Work instructions - Return exactly the lines of the entries that start at the line containing "Meinen Online-Status während" and continue to the last line. Omit the pictures.
---------- Provided entries ----------
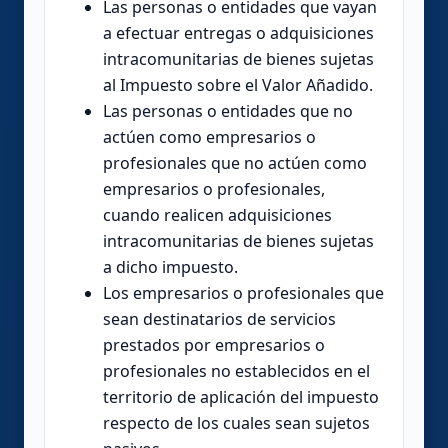
Las personas o entidades que vayan
a efectuar entregas o adquisiciones
intracomunitarias de bienes sujetas
al Impuesto sobre el Valor Añadido.
Las personas o entidades que no
actúen como empresarios o
profesionales que no actúen como
empresarios o profesionales,
cuando realicen adquisiciones
intracomunitarias de bienes sujetas
a dicho impuesto.
Los empresarios o profesionales que
sean destinatarios de servicios
prestados por empresarios o
profesionales no establecidos en el
territorio de aplicación del impuesto
respecto de los cuales sean sujetos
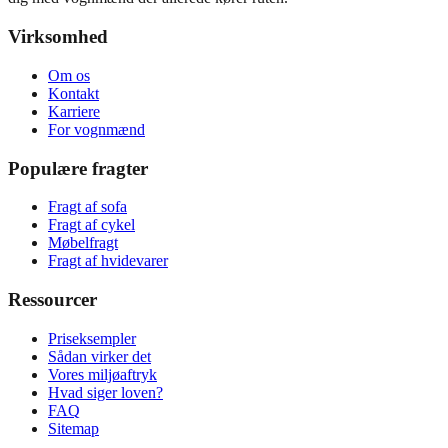
Virksomhed
Om os
Kontakt
Karriere
For vognmænd
Populære fragter
Fragt af sofa
Fragt af cykel
Møbelfragt
Fragt af hvidevarer
Ressourcer
Priseksempler
Sådan virker det
Vores miljøaftryk
Hvad siger loven?
FAQ
Sitemap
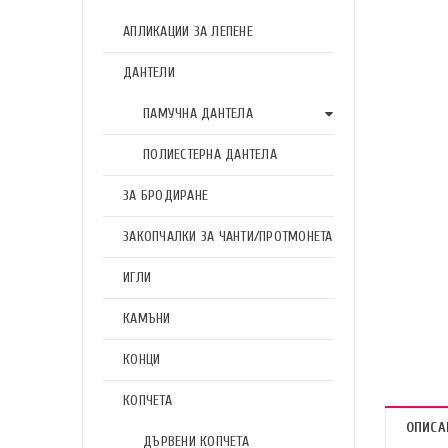
АПЛИКАЦИИ ЗА ЛЕПЕНЕ
ДАНТЕЛИ
ПАМУЧНА ДАНТЕЛА
ПОЛИЕСТЕРНА ДАНТЕЛА
ЗА БРОДИРАНЕ
ЗАКОПЧАЛКИ ЗА ЧАНТИ/ПРОТМОНЕТА
ИГЛИ
КАМЪНИ
КОНЦИ
КОПЧЕТА
ОПИСА
ДЪРВЕНИ КОПЧЕТА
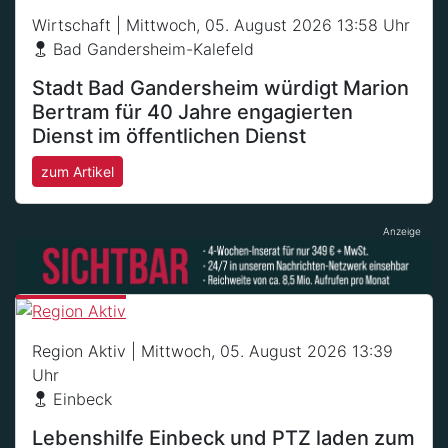
Wirtschaft
| Mittwoch, 05. August 2026 13:58 Uhr
Bad Gandersheim-Kalefeld
Stadt Bad Gandersheim würdigt Marion
Bertram für 40 Jahre engagierten
Dienst im öffentlichen Dienst
zum Artikel
Anzeige
Region Aktiv
| Mittwoch, 05. August 2026 13:39
Uhr
Einbeck
Lebenshilfe Einbeck und PTZ laden zum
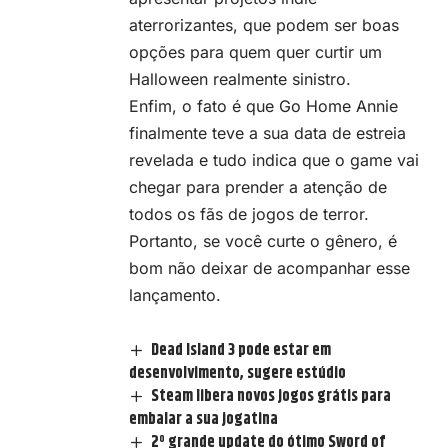
aterrorizantes, que podem ser boas
opções para quem quer curtir um
Halloween realmente sinistro.
Enfim, o fato é que
Go Home Annie
finalmente teve a sua data de estreia
revelada e tudo indica que o game vai
chegar para prender a atenção de
todos os fãs de jogos de terror.
Portanto, se você curte o gênero, é
bom não deixar de acompanhar esse
lançamento.
Dead Island 3 pode estar em
desenvolvimento, sugere estúdio
Steam libera novos jogos grátis para
embalar a sua jogatina
2º grande update do ótimo Sword of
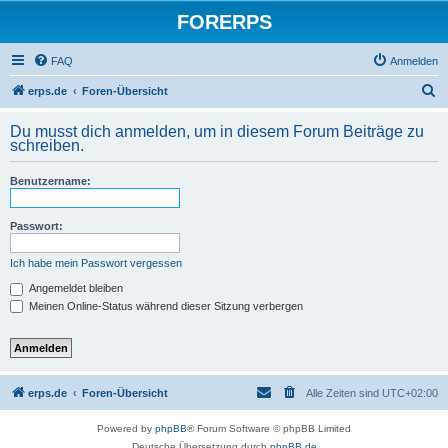
FORERPS
FAQ
Anmelden
S
erps.de
Foren-Übersicht
u
Du musst dich anmelden, um in diesem Forum Beiträge zu
c
schreiben.
h
Benutzername:
e
Passwort:
Ich habe mein Passwort vergessen
Angemeldet bleiben
Meinen Online-Status während dieser Sitzung verbergen
erps.de
Foren-Übersicht
Alle Zeiten sind
UTC+02:00
Powered by
phpBB
® Forum Software © phpBB Limited
Deutsche Übersetzung durch
phpBB.de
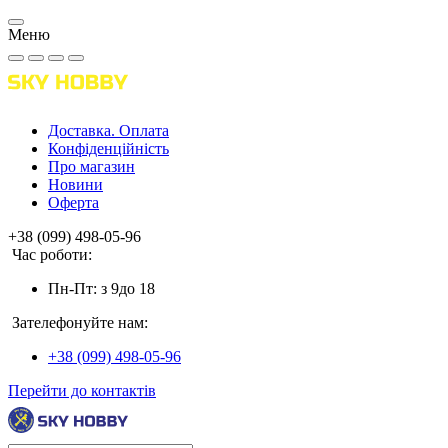
Меню
Доставка. Оплата
Конфіденційність
Про магазин
Новини
Оферта
+38 (099) 498-05-96
Час роботи:
Пн-Пт: з 9до 18
Зателефонуйте нам:
+38 (099) 498-05-96
Перейти до контактів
----------
Task response -
Meinen Online-Status während dieser Sitzung verbergen
erps.de
Foren-Übersicht
Alle Zeiten sind
UTC+02:00
Powered by
phpBB
® Forum Software © phpBB Limited
Deutsche Übersetzung durch
phpBB.de
Меню
Доставка. Оплата
Конфіденційність
Про магазин
Новини
Оферта
+38 (099) 498-05-96
Час роботи:
Пн-Пт: з 9до 18
Зателефонуйте нам:
+38 (099) 498-05-96
Перейти до контактів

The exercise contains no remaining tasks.